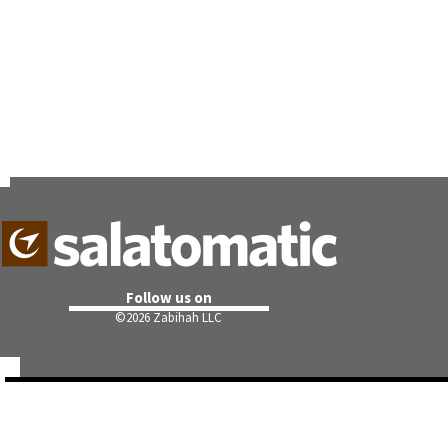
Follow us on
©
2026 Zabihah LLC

...

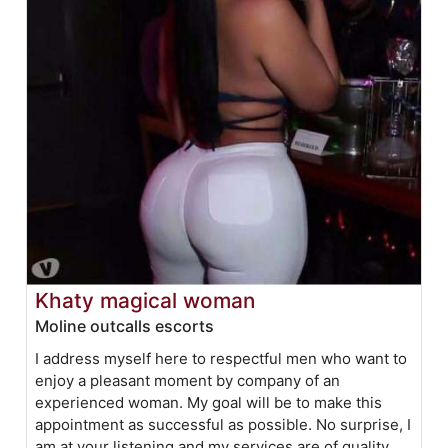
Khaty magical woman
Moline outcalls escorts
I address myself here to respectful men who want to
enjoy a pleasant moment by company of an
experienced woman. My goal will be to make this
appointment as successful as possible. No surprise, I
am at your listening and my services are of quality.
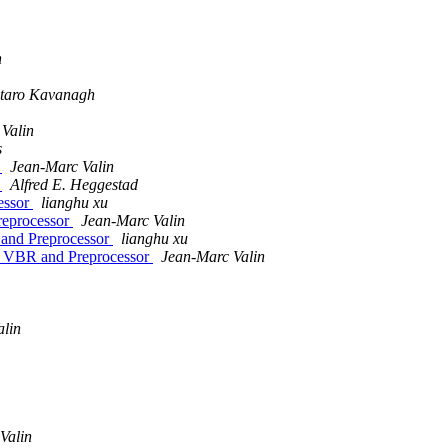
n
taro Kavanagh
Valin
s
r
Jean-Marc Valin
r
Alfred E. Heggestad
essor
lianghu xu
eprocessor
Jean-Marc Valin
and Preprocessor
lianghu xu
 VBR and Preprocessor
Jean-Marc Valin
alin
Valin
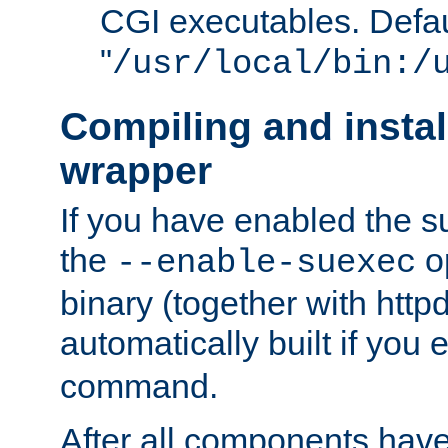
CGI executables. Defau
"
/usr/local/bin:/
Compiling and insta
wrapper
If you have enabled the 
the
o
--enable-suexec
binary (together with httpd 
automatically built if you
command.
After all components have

• [Task brief]: Please tally every line of the material above that has the string "have", and write only the total.

• [Your solution]: 2